Wherein the writer attempts, unsuccessfully, to return to writing fiction vignettes, producing swill and incoherent drivel instead.
Coleman Daniel Sprague was the first person convicted under the new thought-crime statutes. The charges against him were extensive. The first count with which he was charged alleged that he imagined sex acts with a woman who had not authorized such daydreams. The second count alleged he thought about thrusting a knife into the heart of Danny Tobler, the abusive husband of the woman connected with the first count. The third count was the most serious, alleging that he fantasized about assassinating the Co-Presidents of the United States, Mimi Huckabee and Robert Jeffress. Multiple other less serious charges were leveled against Sprague, as well: pondering the possibilities of entering a bank and demanding all of its cash; and contemplative road rage, wherein he envisaged dropping a ten thousand pound statue of the Buddha onto a Mazda convertible whose driver cut him off and shot him the finger.
Sprague’s bad luck stemmed from his newspaper’s exposé of the police chief of Curmudgeon Falls.
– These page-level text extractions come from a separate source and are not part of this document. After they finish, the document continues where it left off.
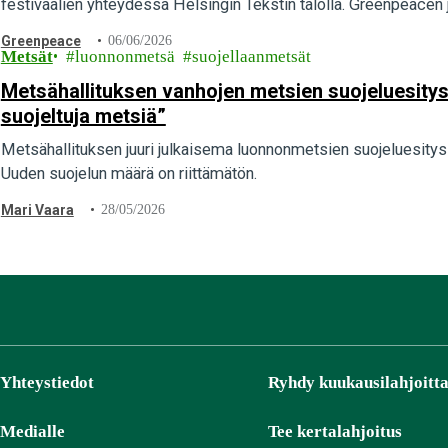
festivaalien yhteydessä Helsingin Tekstin talolla. Greenpeacen
Greenpeace
06/06/2026
Metsät
luonnonmetsä
suojellaanmetsät
Metsähallituksen vanhojen metsien suojeluesitys 
suojeltuja metsiä”
Metsähallituksen juuri julkaisema luonnonmetsien suojeluesitys s
Uuden suojelun määrä on riittämätön.
Mari Vaara
28/05/2026
Yhteystiedot
Ryhdy kuukausilahjoitta
Medialle
Tee kertalahjoitus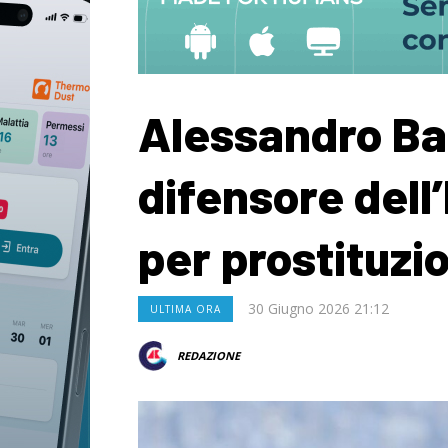
Alessandro Bas
difensore dell
per prostituzi
30 Giugno 2026 21:12
ULTIMA ORA
REDAZIONE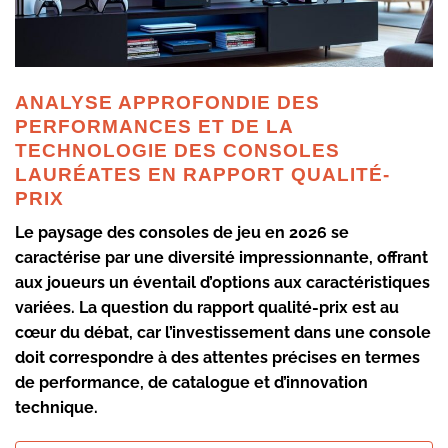
ANALYSE APPROFONDIE DES
PERFORMANCES ET DE LA
TECHNOLOGIE DES CONSOLES
LAURÉATES EN RAPPORT QUALITÉ-
PRIX
Le paysage des consoles de jeu en 2026 se
caractérise par une diversité impressionnante, offrant
aux joueurs un éventail d’options aux caractéristiques
variées. La question du
rapport qualité-prix
est au
cœur du débat, car l’investissement dans une console
doit correspondre à des attentes précises en termes
de performance, de catalogue et d’innovation
technique.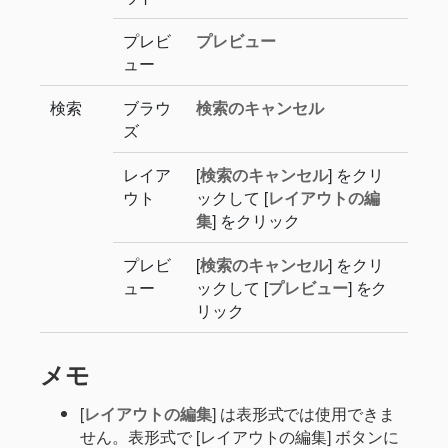
プレビ
プレビュー
ュー
検索
ブラウ
検索のキャンセル
ズ
レイア
[
検索のキャンセル
] をクリ
ウト
ックして [
レイアウトの編
集
] をクリック
プレビ
[
検索のキャンセル
] をクリ
ュー
ックして [
プレビュー
] をク
リック
メモ
[
レイアウトの編集
] は表形式では使用できま
せん。表形式で [レイアウトの編集] ボタンに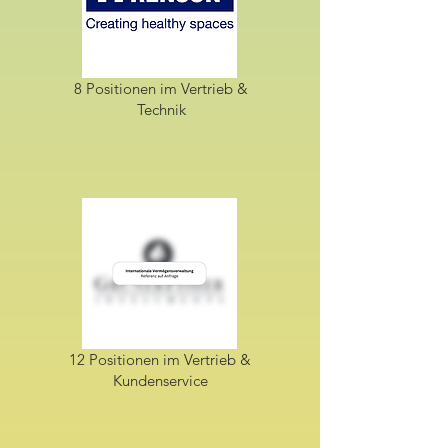
8 Positionen im Vertrieb &
Technik
12 Positionen im Vertrieb &
Kundenservice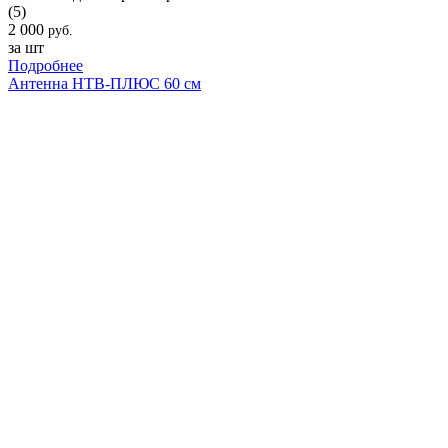
(5)
2 000
руб.
за шт
Подробнее
Антенна НТВ-ПЛЮС 60 см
The embezzlement charges against Chief Benedict Bright eventually were dropped, thanks to the fact that the chief’s son was the best friend of the District Attorney. But Bright didn’t forgive Sprague the chief’s brush with prison. So when, after the thought crime statutes were enacted and a Federal grant to purchase thought-reading equipment became available, Bright went after it. And he instructed the six members of this police force to put the equipment to exclusive use.
“I want Sprague to pay for his newspaper’s attack on me,” Bright told his officers. “That means I want every errant thought to be recorded. If anything he thinks is even remotely illegal, I want him arrested and booked. Go after him without regard to whether a charge is completely valid. With enough charges, something’s bound to stick.”
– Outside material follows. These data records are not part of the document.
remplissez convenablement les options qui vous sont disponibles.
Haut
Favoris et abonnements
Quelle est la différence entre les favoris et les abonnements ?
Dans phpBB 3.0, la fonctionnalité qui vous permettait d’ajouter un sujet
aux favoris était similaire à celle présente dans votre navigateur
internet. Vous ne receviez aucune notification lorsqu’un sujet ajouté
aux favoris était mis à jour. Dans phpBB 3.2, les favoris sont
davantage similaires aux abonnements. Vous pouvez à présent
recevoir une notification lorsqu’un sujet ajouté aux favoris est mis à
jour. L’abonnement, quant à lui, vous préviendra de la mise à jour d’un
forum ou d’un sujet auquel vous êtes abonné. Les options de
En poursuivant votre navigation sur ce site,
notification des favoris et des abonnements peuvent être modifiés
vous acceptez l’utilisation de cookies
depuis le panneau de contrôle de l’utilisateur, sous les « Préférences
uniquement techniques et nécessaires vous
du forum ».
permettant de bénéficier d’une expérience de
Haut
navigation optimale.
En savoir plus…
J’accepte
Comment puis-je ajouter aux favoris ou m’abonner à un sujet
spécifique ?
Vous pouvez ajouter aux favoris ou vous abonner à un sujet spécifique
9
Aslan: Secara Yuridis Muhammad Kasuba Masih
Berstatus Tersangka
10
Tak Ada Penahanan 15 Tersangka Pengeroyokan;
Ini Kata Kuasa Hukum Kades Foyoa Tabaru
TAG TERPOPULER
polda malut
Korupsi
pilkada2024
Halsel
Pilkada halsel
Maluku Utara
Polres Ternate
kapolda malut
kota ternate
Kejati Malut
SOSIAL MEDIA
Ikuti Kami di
Predictably, the ACLU raised holy hell when the statutes were enacted. But by that time, the ACLU’s influence had dwindled to next to nothing. Newly-minuted attorneys were no longer the idealistic crusaders Sprague remembered from his youth. Lawyers fresh from passing their bar exams had no interest in social justice. Their motivations were money and power. If they had to ruin the lives of people as they stepped over bodies on their climb to the top, so be it. The fact that the legal profession was exempted from the thought-crime statutes exacerbated the exodus from decency.
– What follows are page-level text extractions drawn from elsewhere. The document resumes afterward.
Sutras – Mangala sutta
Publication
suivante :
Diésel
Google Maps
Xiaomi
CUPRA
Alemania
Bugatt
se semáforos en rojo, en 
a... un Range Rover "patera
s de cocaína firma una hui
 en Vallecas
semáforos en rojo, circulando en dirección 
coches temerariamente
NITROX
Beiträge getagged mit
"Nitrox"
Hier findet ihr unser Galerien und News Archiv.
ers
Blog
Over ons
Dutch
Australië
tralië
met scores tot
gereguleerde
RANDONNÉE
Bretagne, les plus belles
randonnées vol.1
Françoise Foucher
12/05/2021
When the time came for Sprague to enter a plea, even his court-appointed attorney recommended he not fight the charges. “Look,” the wet-behind-the-ears semi-solicitor said, “they’ve got your every thought recorded on magnetic media. If you insist on fighting it, you’re not only going to embarrass yourself, you’ll embarrass me as your lawyer. If you have a decent bone in your body, you won’t ruin my chances for a lucrative legal career.” Sprague’s silent mental response to his new lawyer’s statement earned him yet another charge: “attorney annihilation ambition” or “lust for lawyer lynching.” The politicians and lawyers thought their vacuous alliterations were clever, yet more evidence that intelligence was no longer a requisite quality for snollygosters and ambulance chasers.